Face à cette situation, vous aviez en son temps, dénoncé une politique à courte vue qui plonge la multitude dans le désespoir.
En 2011, lorsque Abdoulaye Wade se permit de tripatouiller la Constitution, par son fameux «ticket» à la seule fin de baliser pour son fils, un raccourci lui permettant d’accéder au pouvoir sans coup férir, vous n’aviez pas manqué d’exprimer votre désapprobation en disant que la Constitution devait être respectée.
Autrement dit, qu’on ne doit pas y retoucher, sous peine de commettre un sacrilège. Mais celui qui, en maintes circonstances a prouvé qu’il a beaucoup de suite dans le sacrilège, ne vous écouta pas. Mal lui en prit : le 23 juin 2011, il sera obligé de retirer son «ticket» pour sauver son fauteuil.

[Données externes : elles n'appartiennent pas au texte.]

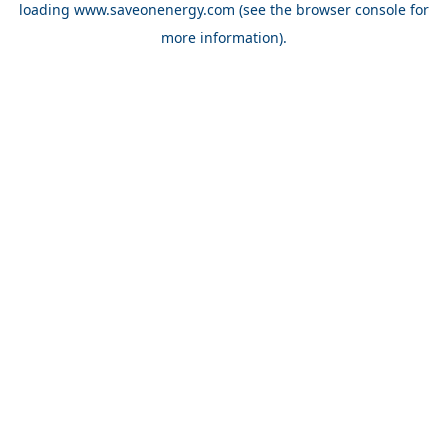
loading
www.saveonenergy.com
(see the browser console for
more information)
.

Mais c’est archi connu que Me Wade est l’homme qui ne se repose jamais ; toujours en train d’agiter ou de dérouter ses compatriotes. Au lieu de tirer les leçons du dés- aveu populaire du 23 juin 2011, sans précédent de l’histoire du Sénégal, et qui l’avait complétement réduit à quia, il reprit la parole le 14 juillet 2011 en annonçant sa candidature à l’élection présidentielle de 2012 par cette ahurissante déclaration : «Ma wakhone wakheet.» J’avais dit (que je ne pouvais pas briguer la présidentielle de 2012), je me dédis. C’était très mal parti pour l’élection présidentielle.
A l’approche de cette échéance électorale, vous avez pris conscience de la nécessité de faire quelque chose afin de conjurer l’orage qui planait sur le pays. C’est ainsi que vous avez pris sur vous, d’aller à la rencontre de celui qui devenait de plus en plus solitaire depuis sa décision d’être candidat à sa propre succession.
A bien des égards, votre rencontre ferait penser à celle de Guilgal, où le juge Samuel était venu annoncer au roi Saül sa prochaine destitution de la direction du Peuple d’Israël, laquelle direction allait échoir à son lieutenant David.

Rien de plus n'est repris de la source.